If we were able to pool more than 10 trials, we decided to undertake formal statistical tests to investigate funnel plot asymmetry. For dichotomous data, we used a weighted linear regression based upon the odds ratio against its variance. In both cases, we considered a p-value below 0.05 as evidence that publication bias was present. We performed analyses using the “meta” R package (R Foundation for Statistical Computing, Austria).
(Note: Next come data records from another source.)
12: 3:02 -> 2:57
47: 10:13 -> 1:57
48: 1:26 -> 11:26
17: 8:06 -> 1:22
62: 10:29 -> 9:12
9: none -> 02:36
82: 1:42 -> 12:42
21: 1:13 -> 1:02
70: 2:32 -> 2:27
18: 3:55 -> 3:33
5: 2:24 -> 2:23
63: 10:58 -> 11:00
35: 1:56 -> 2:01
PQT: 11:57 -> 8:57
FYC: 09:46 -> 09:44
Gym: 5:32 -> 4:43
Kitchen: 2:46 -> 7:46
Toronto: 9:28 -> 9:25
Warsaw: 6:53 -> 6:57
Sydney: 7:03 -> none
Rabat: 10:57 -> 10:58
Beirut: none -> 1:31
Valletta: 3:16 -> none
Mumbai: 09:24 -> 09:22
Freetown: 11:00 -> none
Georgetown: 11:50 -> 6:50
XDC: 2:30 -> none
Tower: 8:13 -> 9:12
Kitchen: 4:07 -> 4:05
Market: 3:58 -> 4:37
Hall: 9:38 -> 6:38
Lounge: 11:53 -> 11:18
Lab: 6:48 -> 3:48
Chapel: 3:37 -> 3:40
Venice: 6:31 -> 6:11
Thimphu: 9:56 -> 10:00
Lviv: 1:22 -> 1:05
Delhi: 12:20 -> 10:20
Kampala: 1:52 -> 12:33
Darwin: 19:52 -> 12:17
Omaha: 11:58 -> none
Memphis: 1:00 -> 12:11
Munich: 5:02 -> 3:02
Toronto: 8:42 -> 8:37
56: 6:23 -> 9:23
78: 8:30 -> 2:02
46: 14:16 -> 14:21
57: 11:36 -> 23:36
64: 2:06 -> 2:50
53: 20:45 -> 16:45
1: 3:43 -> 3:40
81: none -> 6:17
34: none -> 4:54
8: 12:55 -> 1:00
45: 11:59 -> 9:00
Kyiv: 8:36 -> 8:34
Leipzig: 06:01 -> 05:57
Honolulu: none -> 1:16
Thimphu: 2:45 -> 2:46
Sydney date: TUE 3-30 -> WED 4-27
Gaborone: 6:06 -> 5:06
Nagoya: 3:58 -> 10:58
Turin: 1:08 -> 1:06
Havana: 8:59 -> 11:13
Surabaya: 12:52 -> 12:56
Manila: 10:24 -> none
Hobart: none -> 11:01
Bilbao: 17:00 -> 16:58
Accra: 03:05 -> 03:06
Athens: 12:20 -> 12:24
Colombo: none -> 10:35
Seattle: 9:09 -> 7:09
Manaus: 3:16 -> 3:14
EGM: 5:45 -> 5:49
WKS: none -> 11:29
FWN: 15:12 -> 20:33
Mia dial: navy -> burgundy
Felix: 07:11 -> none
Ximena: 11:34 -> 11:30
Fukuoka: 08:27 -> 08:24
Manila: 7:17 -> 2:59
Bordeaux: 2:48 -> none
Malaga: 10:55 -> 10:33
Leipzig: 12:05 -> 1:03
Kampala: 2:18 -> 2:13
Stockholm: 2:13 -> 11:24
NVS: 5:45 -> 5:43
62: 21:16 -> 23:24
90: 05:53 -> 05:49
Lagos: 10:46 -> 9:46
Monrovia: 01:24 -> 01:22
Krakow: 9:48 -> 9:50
We pooled outcomes of clinically and methodologically homogeneous studies, when meaningful, using a random‐effectsmodel. We performed analysis using Review Manager 5 (RevMan 2014, The Nordic Cochrane Centre, Denmark), and we produced forest plots for all analyses. Further details of the data extraction and the statistical analysis plan are detailed in the full Cochrane review.[24]

Results

The search returned 1,290 citations through the databases and an additional 150 citations from trial registries. Following removal of duplicates, titles and abstracts were screened for eligibility and 53 full texts were assessed for inclusion. In total 41 RCTs met the inclusion criteria for this review. A PRISMA flow diagram of our search results can be seen in Figure 1.

Fig. 1

Preferred Reporting Items for Systematic reviews and Meta-Analysis flow diagram demonstrating the results from the search and reasons for exclusion.

In total 2,819 participants were allocated to either surgery with a tourniquet (n = 1,461) or surgery without a tourniquet inflated (n = 1,466). In the tourniquet group, a tourniquet was used for the entire procedure in all studies. All trials included primary TKA only. In studies reporting sex, 1,777/2,721 (65%) were female. Where studies reported mean age, the mean age was 69.0 (SD 3.95) in the tourniquet group and 68.2 (SD 4.46) in the non-tourniquet group. Further details on the baseline characteristics can be seen in Supplementary Table i.

Risk of bias

Three trials (including a total of 296 patients) met all methodological criteria for low risk of bias.[15,16,35] The other trials had sources of bias including unclear risk of selection bias, performance bias, and detection bias, as blinding was not clearly stated in the methodology or protocol. A risk of bias summary is shown in Figure 2.

Fig. 2

Risk of bias with judgements about each item presented as percentages across all included studies.

Serious adverse events

A total of 21 studies reported SAEs (n = 1,799).[8,15,20-31,35-48-48] Of the 901 participants in the tourniquet group, 53 had a SAE, and 26 of the 898 participants in the no tourniquet group had a SAE. The risk of SAEs was greater in the tourniquet group compared to the no tourniquet group (RR 1.73 (95% CI 1.10 to 2.73); Figure 3). The number needed to harm (NNTH) was calculated as 48 (20 to 345) participants needed to have surgery with a tourniquet for one SAE to occur. Table I demonstrates the number of each SAE included in the analysis and the risk ratios.

Fig. 3

Forest plot demonstrating the number of serious adverse events in the surgery with a tourniquet group compared to the surgery without a tourniquet group. CI, confidence interval. M-H, Mantel-Haenszel method.

Table I.

Types of serious adverse events and numbers within each group included in the meta-analysis.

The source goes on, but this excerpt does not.